# Material shown
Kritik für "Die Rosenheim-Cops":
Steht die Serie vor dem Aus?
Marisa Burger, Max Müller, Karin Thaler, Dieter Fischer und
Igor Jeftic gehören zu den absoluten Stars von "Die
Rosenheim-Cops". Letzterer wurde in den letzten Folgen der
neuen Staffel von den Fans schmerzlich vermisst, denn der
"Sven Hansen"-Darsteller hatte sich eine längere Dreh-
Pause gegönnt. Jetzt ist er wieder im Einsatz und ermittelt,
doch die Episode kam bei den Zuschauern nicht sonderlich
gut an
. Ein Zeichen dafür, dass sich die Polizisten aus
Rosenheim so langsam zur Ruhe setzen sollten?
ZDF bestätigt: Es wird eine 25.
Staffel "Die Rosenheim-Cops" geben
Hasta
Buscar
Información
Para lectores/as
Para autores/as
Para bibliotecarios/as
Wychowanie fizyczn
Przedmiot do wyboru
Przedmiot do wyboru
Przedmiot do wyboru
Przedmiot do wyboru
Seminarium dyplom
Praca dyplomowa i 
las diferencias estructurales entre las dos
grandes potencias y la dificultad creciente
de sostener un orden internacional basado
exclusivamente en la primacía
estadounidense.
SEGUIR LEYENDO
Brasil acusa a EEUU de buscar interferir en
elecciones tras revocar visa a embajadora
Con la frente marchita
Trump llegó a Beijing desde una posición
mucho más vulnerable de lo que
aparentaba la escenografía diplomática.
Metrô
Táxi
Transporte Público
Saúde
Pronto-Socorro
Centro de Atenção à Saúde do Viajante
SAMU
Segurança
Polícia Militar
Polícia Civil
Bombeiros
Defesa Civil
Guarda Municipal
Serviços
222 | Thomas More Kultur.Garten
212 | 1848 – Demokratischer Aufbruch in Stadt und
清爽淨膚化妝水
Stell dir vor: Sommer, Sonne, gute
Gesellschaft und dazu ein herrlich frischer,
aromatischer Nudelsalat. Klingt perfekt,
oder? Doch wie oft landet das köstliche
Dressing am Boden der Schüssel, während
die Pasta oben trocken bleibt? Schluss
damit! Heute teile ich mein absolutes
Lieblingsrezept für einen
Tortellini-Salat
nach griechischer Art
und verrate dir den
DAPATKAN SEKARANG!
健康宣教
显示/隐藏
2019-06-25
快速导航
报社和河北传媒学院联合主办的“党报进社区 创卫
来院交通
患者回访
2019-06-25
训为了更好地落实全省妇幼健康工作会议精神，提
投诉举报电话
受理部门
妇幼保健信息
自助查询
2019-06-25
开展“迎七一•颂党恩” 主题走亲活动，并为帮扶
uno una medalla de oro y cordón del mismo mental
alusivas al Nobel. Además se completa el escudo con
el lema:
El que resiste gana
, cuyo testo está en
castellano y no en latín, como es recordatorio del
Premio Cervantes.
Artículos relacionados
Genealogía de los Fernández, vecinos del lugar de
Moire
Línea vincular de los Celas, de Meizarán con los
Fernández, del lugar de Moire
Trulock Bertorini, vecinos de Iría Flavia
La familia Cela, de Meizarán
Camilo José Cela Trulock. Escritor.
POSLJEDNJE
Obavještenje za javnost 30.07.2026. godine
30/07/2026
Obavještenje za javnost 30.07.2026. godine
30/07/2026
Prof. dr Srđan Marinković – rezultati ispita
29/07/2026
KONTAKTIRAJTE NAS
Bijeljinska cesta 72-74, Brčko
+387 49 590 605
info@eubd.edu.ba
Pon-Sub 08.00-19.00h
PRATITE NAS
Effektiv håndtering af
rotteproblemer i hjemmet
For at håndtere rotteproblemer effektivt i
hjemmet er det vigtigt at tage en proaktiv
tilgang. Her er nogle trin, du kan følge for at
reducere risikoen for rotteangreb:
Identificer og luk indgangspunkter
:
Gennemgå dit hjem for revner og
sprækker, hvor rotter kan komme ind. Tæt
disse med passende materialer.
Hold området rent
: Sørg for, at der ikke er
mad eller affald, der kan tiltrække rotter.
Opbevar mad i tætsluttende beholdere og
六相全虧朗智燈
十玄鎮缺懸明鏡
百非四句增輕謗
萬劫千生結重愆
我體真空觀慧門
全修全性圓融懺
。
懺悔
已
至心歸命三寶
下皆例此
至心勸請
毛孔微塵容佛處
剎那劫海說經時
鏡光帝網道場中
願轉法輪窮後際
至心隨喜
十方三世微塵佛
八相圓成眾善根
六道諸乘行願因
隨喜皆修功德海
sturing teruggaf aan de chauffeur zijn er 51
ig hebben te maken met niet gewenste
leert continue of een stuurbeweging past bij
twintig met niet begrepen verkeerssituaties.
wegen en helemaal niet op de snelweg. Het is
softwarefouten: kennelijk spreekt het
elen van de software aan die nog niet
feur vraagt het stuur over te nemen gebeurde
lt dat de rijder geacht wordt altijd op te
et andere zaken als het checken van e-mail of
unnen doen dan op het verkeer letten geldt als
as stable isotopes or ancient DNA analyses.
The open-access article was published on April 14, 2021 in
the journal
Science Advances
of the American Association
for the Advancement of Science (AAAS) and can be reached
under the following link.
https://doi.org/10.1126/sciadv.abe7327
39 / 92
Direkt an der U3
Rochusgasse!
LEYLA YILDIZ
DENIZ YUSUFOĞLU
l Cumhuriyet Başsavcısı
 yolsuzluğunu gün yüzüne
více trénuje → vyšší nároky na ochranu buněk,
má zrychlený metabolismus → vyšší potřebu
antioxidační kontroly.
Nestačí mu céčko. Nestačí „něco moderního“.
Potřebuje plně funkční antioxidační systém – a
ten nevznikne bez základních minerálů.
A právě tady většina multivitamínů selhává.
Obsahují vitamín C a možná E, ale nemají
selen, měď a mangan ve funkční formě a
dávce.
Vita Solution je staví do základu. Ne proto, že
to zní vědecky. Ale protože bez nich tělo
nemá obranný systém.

# To do
Write the entire listing out again, word for word.

# Answer
Kritik für "Die Rosenheim-Cops":
Steht die Serie vor dem Aus?
Marisa Burger, Max Müller, Karin Thaler, Dieter Fischer und
Igor Jeftic gehören zu den absoluten Stars von "Die
Rosenheim-Cops". Letzterer wurde in den letzten Folgen der
neuen Staffel von den Fans schmerzlich vermisst, denn der
"Sven Hansen"-Darsteller hatte sich eine längere Dreh-
Pause gegönnt. Jetzt ist er wieder im Einsatz und ermittelt,
doch die Episode kam bei den Zuschauern nicht sonderlich
gut an
. Ein Zeichen dafür, dass sich die Polizisten aus
Rosenheim so langsam zur Ruhe setzen sollten?
ZDF bestätigt: Es wird eine 25.
Staffel "Die Rosenheim-Cops" geben
Hasta
Buscar
Información
Para lectores/as
Para autores/as
Para bibliotecarios/as
Wychowanie fizyczn
Przedmiot do wyboru
Przedmiot do wyboru
Przedmiot do wyboru
Przedmiot do wyboru
Seminarium dyplom
Praca dyplomowa i 
las diferencias estructurales entre las dos
grandes potencias y la dificultad creciente
de sostener un orden internacional basado
exclusivamente en la primacía
estadounidense.
SEGUIR LEYENDO
Brasil acusa a EEUU de buscar interferir en
elecciones tras revocar visa a embajadora
Con la frente marchita
Trump llegó a Beijing desde una posición
mucho más vulnerable de lo que
aparentaba la escenografía diplomática.
Metrô
Táxi
Transporte Público
Saúde
Pronto-Socorro
Centro de Atenção à Saúde do Viajante
SAMU
Segurança
Polícia Militar
Polícia Civil
Bombeiros
Defesa Civil
Guarda Municipal
Serviços
222 | Thomas More Kultur.Garten
212 | 1848 – Demokratischer Aufbruch in Stadt und
清爽淨膚化妝水
Stell dir vor: Sommer, Sonne, gute
Gesellschaft und dazu ein herrlich frischer,
aromatischer Nudelsalat. Klingt perfekt,
oder? Doch wie oft landet das köstliche
Dressing am Boden der Schüssel, während
die Pasta oben trocken bleibt? Schluss
damit! Heute teile ich mein absolutes
Lieblingsrezept für einen
Tortellini-Salat
nach griechischer Art
und verrate dir den
DAPATKAN SEKARANG!
健康宣教
显示/隐藏
2019-06-25
快速导航
报社和河北传媒学院联合主办的“党报进社区 创卫
来院交通
患者回访
2019-06-25
训为了更好地落实全省妇幼健康工作会议精神，提
投诉举报电话
受理部门
妇幼保健信息
自助查询
2019-06-25
开展“迎七一•颂党恩” 主题走亲活动，并为帮扶
uno una medalla de oro y cordón del mismo mental
alusivas al Nobel. Además se completa el escudo con
el lema:
El que resiste gana
, cuyo testo está en
castellano y no en latín, como es recordatorio del
Premio Cervantes.
Artículos relacionados
Genealogía de los Fernández, vecinos del lugar de
Moire
Línea vincular de los Celas, de Meizarán con los
Fernández, del lugar de Moire
Trulock Bertorini, vecinos de Iría Flavia
La familia Cela, de Meizarán
Camilo José Cela Trulock. Escritor.
POSLJEDNJE
Obavještenje za javnost 30.07.2026. godine
30/07/2026
Obavještenje za javnost 30.07.2026. godine
30/07/2026
Prof. dr Srđan Marinković – rezultati ispita
29/07/2026
KONTAKTIRAJTE NAS
Bijeljinska cesta 72-74, Brčko
+387 49 590 605
info@eubd.edu.ba
Pon-Sub 08.00-19.00h
PRATITE NAS
Effektiv håndtering af
rotteproblemer i hjemmet
For at håndtere rotteproblemer effektivt i
hjemmet er det vigtigt at tage en proaktiv
tilgang. Her er nogle trin, du kan følge for at
reducere risikoen for rotteangreb:
Identificer og luk indgangspunkter
:
Gennemgå dit hjem for revner og
sprækker, hvor rotter kan komme ind. Tæt
disse med passende materialer.
Hold området rent
: Sørg for, at der ikke er
mad eller affald, der kan tiltrække rotter.
Opbevar mad i tætsluttende beholdere og
六相全虧朗智燈
十玄鎮缺懸明鏡
百非四句增輕謗
萬劫千生結重愆
我體真空觀慧門
全修全性圓融懺
。
懺悔
已
至心歸命三寶
下皆例此
至心勸請
毛孔微塵容佛處
剎那劫海說經時
鏡光帝網道場中
願轉法輪窮後際
至心隨喜
十方三世微塵佛
八相圓成眾善根
六道諸乘行願因
隨喜皆修功德海
sturing teruggaf aan de chauffeur zijn er 51
ig hebben te maken met niet gewenste
leert continue of een stuurbeweging past bij
twintig met niet begrepen verkeerssituaties.
wegen en helemaal niet op de snelweg. Het is
softwarefouten: kennelijk spreekt het
elen van de software aan die nog niet
feur vraagt het stuur over te nemen gebeurde
lt dat de rijder geacht wordt altijd op te
et andere zaken als het checken van e-mail of
unnen doen dan op het verkeer letten geldt als
as stable isotopes or ancient DNA analyses.
The open-access article was published on April 14, 2021 in
the journal
Science Advances
of the American Association
for the Advancement of Science (AAAS) and can be reached
under the following link.
https://doi.org/10.1126/sciadv.abe7327
39 / 92
Direkt an der U3
Rochusgasse!
LEYLA YILDIZ
DENIZ YUSUFOĞLU
l Cumhuriyet Başsavcısı
 yolsuzluğunu gün yüzüne
více trénuje → vyšší nároky na ochranu buněk,
má zrychlený metabolismus → vyšší potřebu
antioxidační kontroly.
Nestačí mu céčko. Nestačí „něco moderního“.
Potřebuje plně funkční antioxidační systém – a
ten nevznikne bez základních minerálů.
A právě tady většina multivitamínů selhává.
Obsahují vitamín C a možná E, ale nemají
selen, měď a mangan ve funkční formě a
dávce.
Vita Solution je staví do základu. Ne proto, že
to zní vědecky. Ale protože bez nich tělo
nemá obranný systém.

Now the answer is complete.